◆ **Problem statement**:
Which lines below contain "Reyes"? Pull them out.

** Raw data follows **

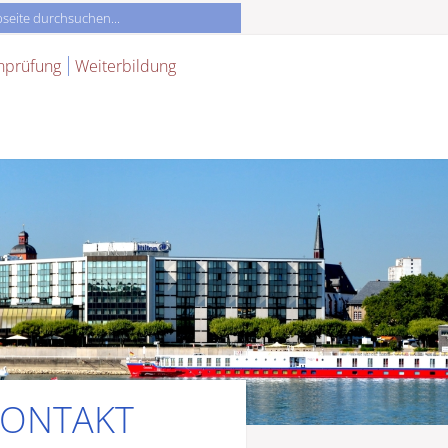
nprüfung
Weiterbildung
ONTAKT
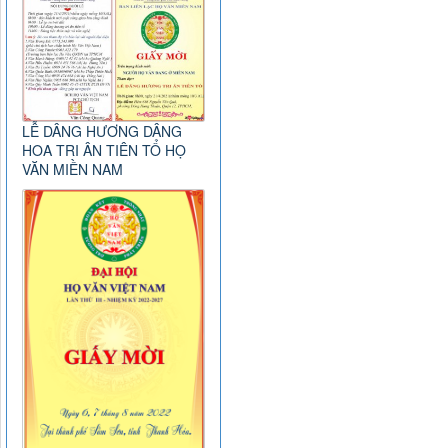
LỄ DÂNG HƯƠNG DÂNG
HOA TRI ÂN TIÊN TỔ HỌ
VĂN MIỀN NAM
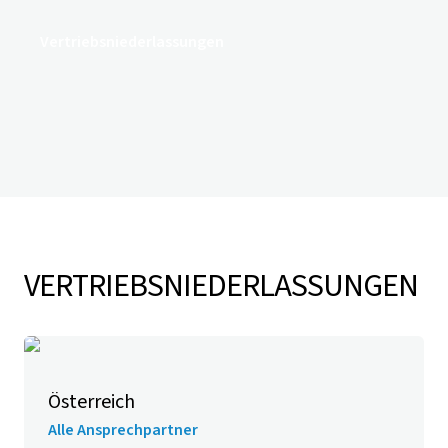
Vertriebsniederlassungen
VERTRIEBS­NIEDERLASSUNGEN
Österreich
Alle Ansprechpartner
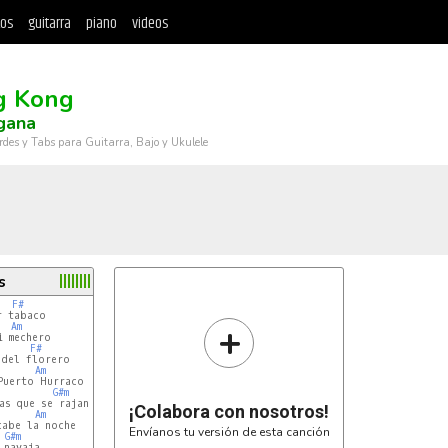
tos
guitarra
piano
videos
g Kong
gana
rdes y Tabs para Guitarra, Bajo y Ukulele
s
F#
 tabaco

+
Am
F#
Am
uerto Hurraco

G#m
s que se rajan

¡Colabora con nosotros!
Am
abe la noche

Envíanos tu versión de esta canción
G#m
navaja
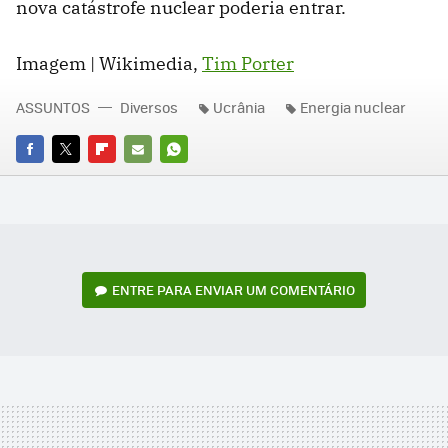
nova catástrofe nuclear poderia entrar.
Imagem | Wikimedia,
Tim Porter
ASSUNTOS
Diversos
Ucrânia
Energia nuclear
FACEBOOK
TWITTER
FLIPBOARD
E-
WHATSAPP
MAIL
ENTRE PARA ENVIAR UM COMENTÁRIO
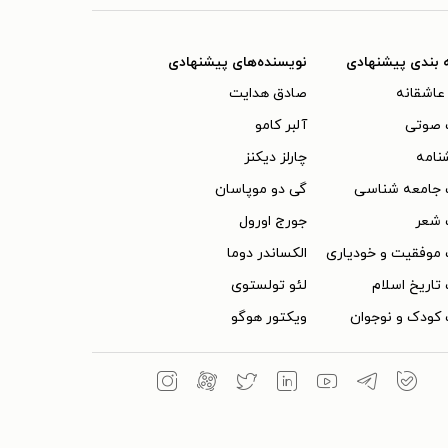
 بندی پیشنهادی
نویسنده‌های پیشنهادی
عاشقانه
صادق هدایت
 صوتی
آلبر کامو
نامه
چارلز دیکنز
 جامعه شناسی
گی دو موپاسان
 شعر
جورج اورول
موفقیت و خودیاری
الکساندر دوما
تاریخ اسلام
لئو تولستوی
کودک و نوجوان
ویکتور هوگو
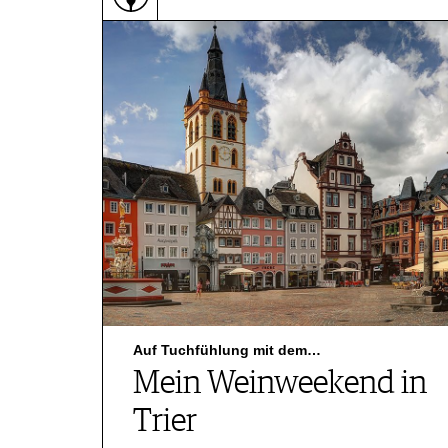
Auf Tuchfühlung mit dem…
Mein Weinweekend in
Trier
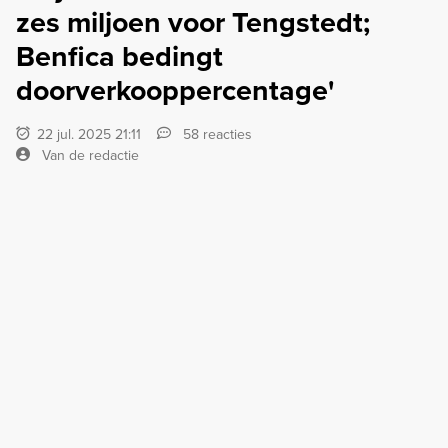
zes miljoen voor Tengstedt;
Benfica bedingt
doorverkooppercentage'
22 jul. 2025 21:11
58 reacties
Van de redactie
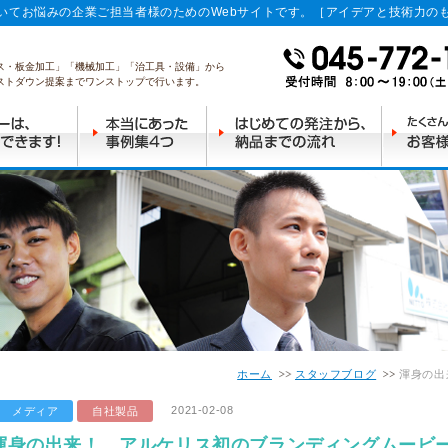
いてお悩みの企業ご担当者様のためのWebサイトです。［アイデアと技術力の
ス・板金加工」「機械加工」「治工具・設備」から
ストダウン提案までワンストップで行います。
ホーム
スタッフブログ
渾身の出
2021-02-08
メディア
自社製品
渾身の出来！ アルケリス初のブランディングムービ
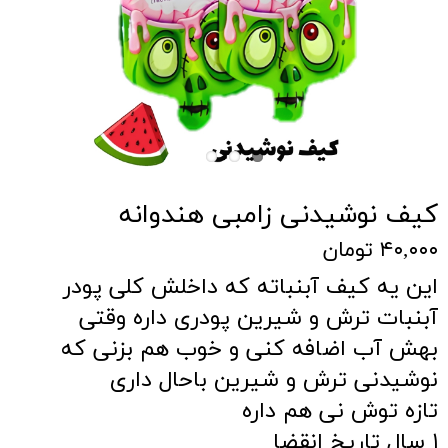
کیف نوشیدنی زامبی هندوانه
۴۰,۰۰۰ تومان
این یه کیف آبنباته که داخلش کلی پودر
آبنبات ترش و شیرین پودری داره وقتی
بهش آب اضافه کنی و خوب هم بزنی که
نوشیدنی ترش و شیرین باحال داری
تازه توش نی هم داره
۱ سال تاریخ انقضا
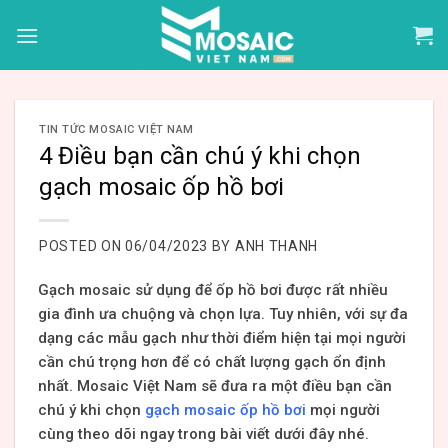
Skip
to
content
TIN TỨC MOSAIC VIỆT NAM
4 Điều bạn cần chú ý khi chọn
gạch mosaic ốp hồ bơi
POSTED ON
06/04/2023
BY
ANH THANH
Gạch mosaic sử dụng để ốp hồ bơi được rất nhiều
gia đình ưa chuộng và chọn lựa. Tuy nhiên, với sự đa
dạng các mẫu gạch như thời điểm hiện tại mọi người
cần chú trọng hơn để có chất lượng gạch ổn định
nhất. Mosaic Việt Nam sẽ đưa ra một điều bạn cần
chú ý khi chọn
gạch mosaic ốp hồ bơi
mọi người
cùng theo dõi ngay trong bài viết dưới đây nhé.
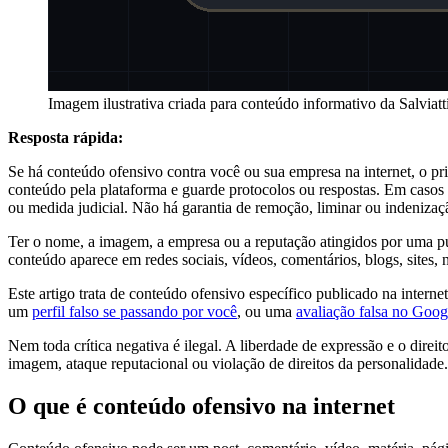
Imagem ilustrativa criada para conteúdo informativo da Salviat
Resposta rápida:
Se há conteúdo ofensivo contra você ou sua empresa na internet, o prim
conteúdo pela plataforma e guarde protocolos ou respostas. Em casos gr
ou medida judicial. Não há garantia de remoção, liminar ou indenizaç
Ter o nome, a imagem, a empresa ou a reputação atingidos por uma pub
conteúdo aparece em redes sociais, vídeos, comentários, blogs, sites, 
Este artigo trata de conteúdo ofensivo específico publicado na interne
um
perfil falso se passando por você
, ou uma
avaliação falsa no Goo
Nem toda crítica negativa é ilegal. A liberdade de expressão e o dire
imagem, ataque reputacional ou violação de direitos da personalidade.
O que é conteúdo ofensivo na internet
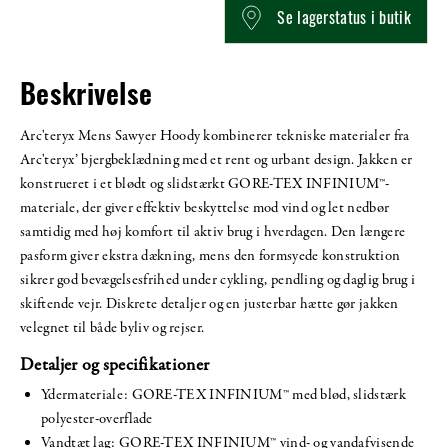
Se lagerstatus i butik
Beskrivelse
Arc'teryx Mens Sawyer Hoody kombinerer tekniske materialer fra
Arc'teryx’ bjergbeklædning med et rent og urbant design. Jakken er
konstrueret i et blødt og slidstærkt GORE-TEX INFINIUM™-
materiale, der giver effektiv beskyttelse mod vind og let nedbør
samtidig med høj komfort til aktiv brug i hverdagen. Den længere
pasform giver ekstra dækning, mens den formsyede konstruktion
sikrer god bevægelsesfrihed under cykling, pendling og daglig brug i
skiftende vejr. Diskrete detaljer og en justerbar hætte gør jakken
velegnet til både byliv og rejser.
Detaljer og specifikationer
Ydermateriale: GORE-TEX INFINIUM™ med blød, slidstærk
polyester-overflade
Vandtæt lag: GORE-TEX INFINIUM™ vind- og vandafvisende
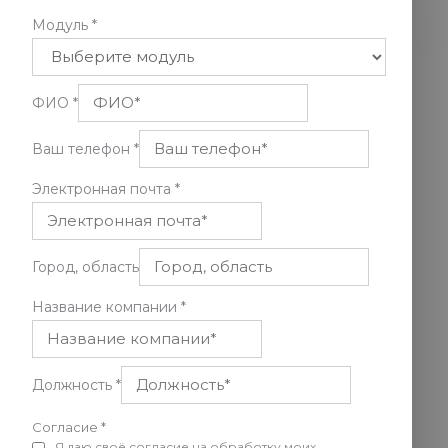
Модуль
*
ФИО
*
Ваш телефон
*
Электронная почта
*
Город, область
Название компании
*
Должность
*
Согласие
*
Я даю своё согласие на обработку моих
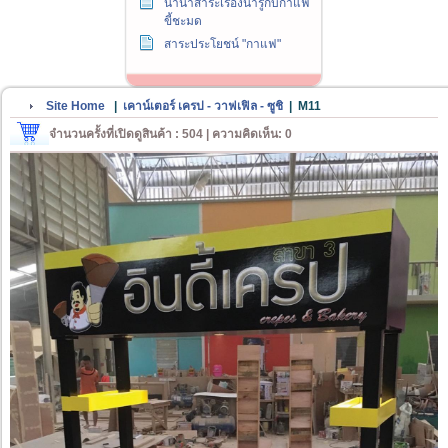
นานาสาระเรื่องน่ารู้กับกาแฟ
ขี้ชะมด
สาระประโยชน์ "กาแฟ"
Site Home
|
เคาน์เตอร์ เครป - วาฟเฟิล - ซูชิ
|
M11
จำนวนครั้งที่เปิดดูสินค้า : 504 | ความคิดเห็น: 0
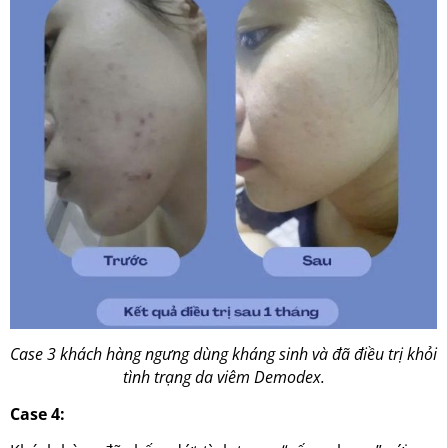
Case 3 khách hàng ngưng dùng kháng sinh và đã điều trị khỏi
tình trạng da viêm Demodex.
Case 4:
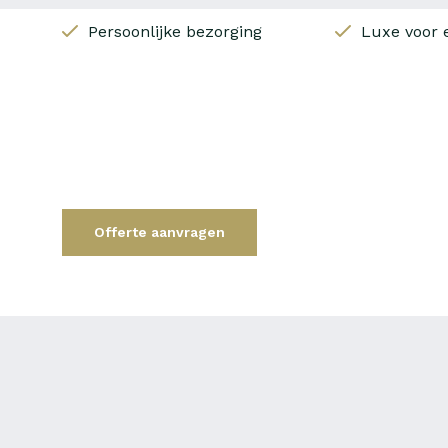
Persoonlijke bezorging
Luxe voor e
Offerte aanvragen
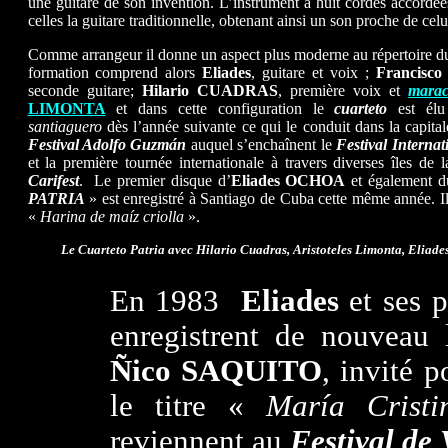
une guitare de son invention. L’instrument a huit cordes accordé
celles la guitare traditionnelle, obtenant ainsi un son proche de cel
Comme arrangeur il donne un aspect plus moderne au répertoire d
formation comprend alors
Eliades
, guitare et voix ;
Francisc
seconde guitare;
Hilario CUADRAS
, première voix et
marac
LIMONTA
et dans cette configuration le
cuarteto
est élu 
santiaguero
dès l’année suivante ce qui le conduit dans la capita
Festival Adolfo Guzmán
auquel s’enchaînent le
Festival Interna
et la première tournée internationale à travers diverses îles de 
Carifest
. Le premier disque d’
Eliades
OCHOA
et également 
PATRIA
» est enregistré à Santiago de Cuba cette même année. Il
«
Harina de maíz criolla
».
Le Cuarteto Patria avec Hilario Cuadras, Aristoteles Limonta, Eliade
En 1983
Eliades
et ses p
enregistrent de nouveau 
Ñico SAQUITO
, invité p
le titre «
María Crist
reviennent au
Festival de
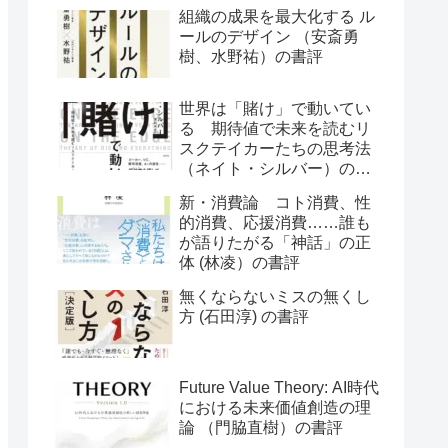
組織の成果を最大化する ル
ールのデザイン （安斎勇
樹、水野祐）の書評
世界は「賭け」で動いてい
る 期待値で未来を読むリ
スクテイカーたちの思考法
（ネイト・シルバー）の書
評
新・消費論 コト消費、性
的消費、応援消費……誰も
が語りたがる「神話」の正
体 (林凌）の書評
無くならないミスの無くし
方 (石田淳) の書評
Future Value Theory: AI時代
における未来価値創造の理
論 （門脇直樹）の書評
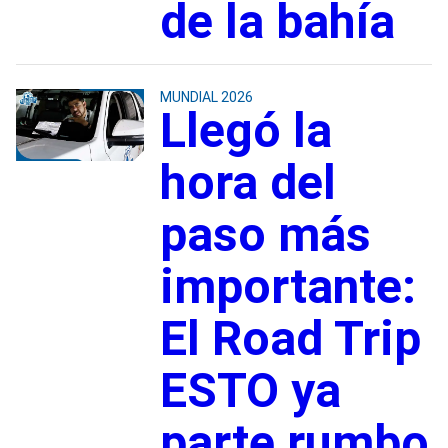
de la bahía
MUNDIAL 2026
Llegó la
hora del
paso más
importante:
El Road Trip
ESTO ya
parte rumbo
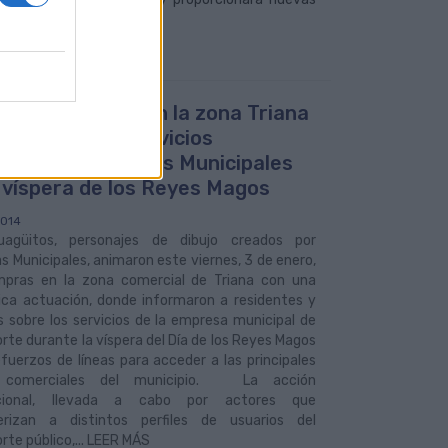
Guagüitos animan la zona Triana
forman de los servicios
ciales de Guaguas Municipales
a víspera de los Reyes Magos
2014
agüitos, personajes de dibujo creados por
 Municipales, animaron este viernes, 3 de enero,
mpras en la zona comercial de Triana con una
ica actuación, donde informaron a residentes y
s sobre los servicios de la empresa municipal de
rte durante la víspera del Día de los Reyes Magos
efuerzos de líneas para acceder a las principales
 comerciales del municipio. La acción
cional, llevada a cabo por actores que
erizan a distintos perfiles de usuarios del
rte público,... LEER MÁS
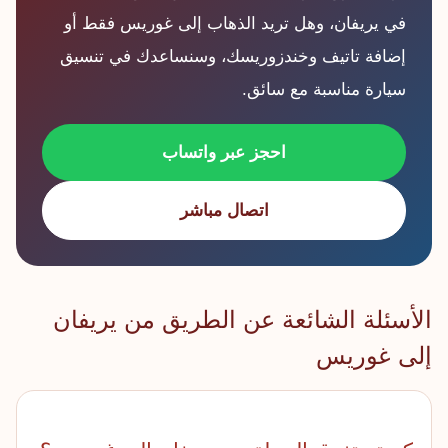
في يريفان، وهل تريد الذهاب إلى غوريس فقط أو
إضافة تاتيف وخندزوريسك، وسنساعدك في تنسيق
سيارة مناسبة مع سائق.
احجز عبر واتساب
اتصال مباشر
الأسئلة الشائعة عن الطريق من يريفان
إلى غوريس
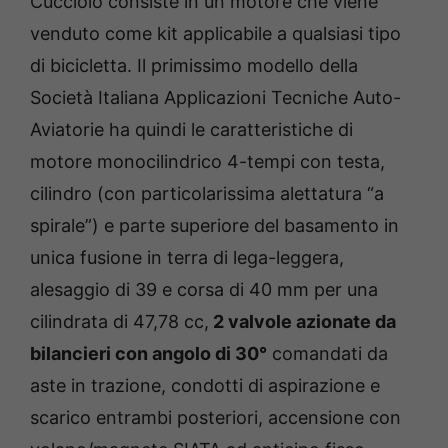
Cucciolo consiste in un motore che viene
venduto come kit applicabile a qualsiasi tipo
di bicicletta. Il primissimo modello della
Società Italiana Applicazioni Tecniche Auto-
Aviatorie ha quindi le caratteristiche di
motore monocilindrico 4-tempi con testa,
cilindro (con particolarissima alettatura “a
spirale”) e parte superiore del basamento in
unica fusione in terra di lega-leggera,
alesaggio di 39 e corsa di 40 mm per una
cilindrata di 47,78 cc,
2 valvole azionate da
bilancieri con angolo di 30°
comandati da
aste in trazione, condotti di aspirazione e
scarico entrambi posteriori, accensione con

** End of Raw data **

◆ **Task solution**:
a víspera de los Reyes Magos
rte durante la víspera del Día de los Reyes Magos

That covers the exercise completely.